2. Jesus could stand up to the winds and the waves. He also chased the moneychangers out of the temple twice with a whip made out of chords.
a. Matthew 11:29 – “Take my yoke upon you, and learn of me; for I am meek and lowly in heart: and ye shall find rest unto your souls.”

In a lesson from Bible.org: A godly leader is marked by a servant attitude, transparent integrity, godly character, and faithful biblical teaching.

1. A godly leader is marked by a servant attitude.

Paul’s servant attitude flavors this entire message, but he mentions specifically that he was “serving the Lord” (20:19). The word “serving” is the verb related to the noun “bond-servant” or slave. Paul often referred to himself as a bond-servant of Jesus Christ (Rom. 1:1; Gal. 1:10;Col. 1:7; 4:7; Titus 1:1). It was the way he viewed himself, and the way that every Christian should view himself. We do not belong to ourselves; we are slaves of Jesus Christ. We should do all that we do to please Him. If we have a sphere of service, we received it from Him (Acts 20:24).

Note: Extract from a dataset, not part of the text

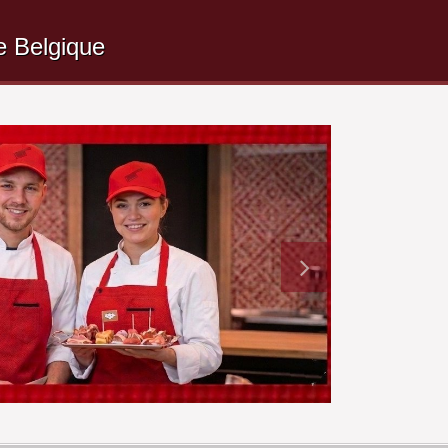
e Belgique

This means that a leader primarily serves the Lord, and only secondarily serves the church. He will answer to God someday for how he fulfilled the stewardship entrusted to Him. I realize that sometimes a self-willed man will use that as an excuse for being unaccountable to anyone. If his board questions his behavior, he piously answers, “I don’t need to answer to you; I answer to God!” That is a cop out. Everyone needs to be accountable.

But there is a legitimate sense in which a godly leader realizes that he will answer to God, and it keeps him from becoming a man-pleaser. As Paul said (Gal. 1:10), “For am I now seeking the favor of men, or of God? Or am I striving to please men? If I were still trying to please men, I would not be a bond-servant of Christ” (see also, 1 Thess. 2:4). This sense of pleasing God rather than men allows a godly leader to confront sin when necessary, and to preach difficult truth when necessary (more on this in a moment).

When a man truly sees himself as a servant of Jesus Christ, he will take up the towel and basin as Jesus did (John 13:1-17), and serve others out of love. Lording it over others is the world’s way. Christ’s way is that the greatest among us should be the servant of all (Mark 10:42-45).

2. A godly leader is marked by transparent integrity.

Paul said, “You yourselves know, from the first day that I set foot in Asia, how I was with you the whole time” (20:18). He later mentions that he was with them “night and day for a period of three years” (20:31). He was referring to spending a lot of time with these men, but I think that he was also referring to living his life openly before them. They had seen how he lived. He didn’t put on a front when he was with them, but then live differently when he was away from them. He had nothing to hide.

Integrity means that what you are in private or at home is the same as what you are in public. Your life is a single fabric. This stems from the first quality, that you are aware that you are serving the Lord, who knows every thought and motive of the heart.

In conclusion, as you strive to run a Kingdom business, remember the lessons here on Leading how God would have you to Lead. Meekness is not weakness! How can you show love for your staff, vendors and customers in such a way that they are pointed to Christ?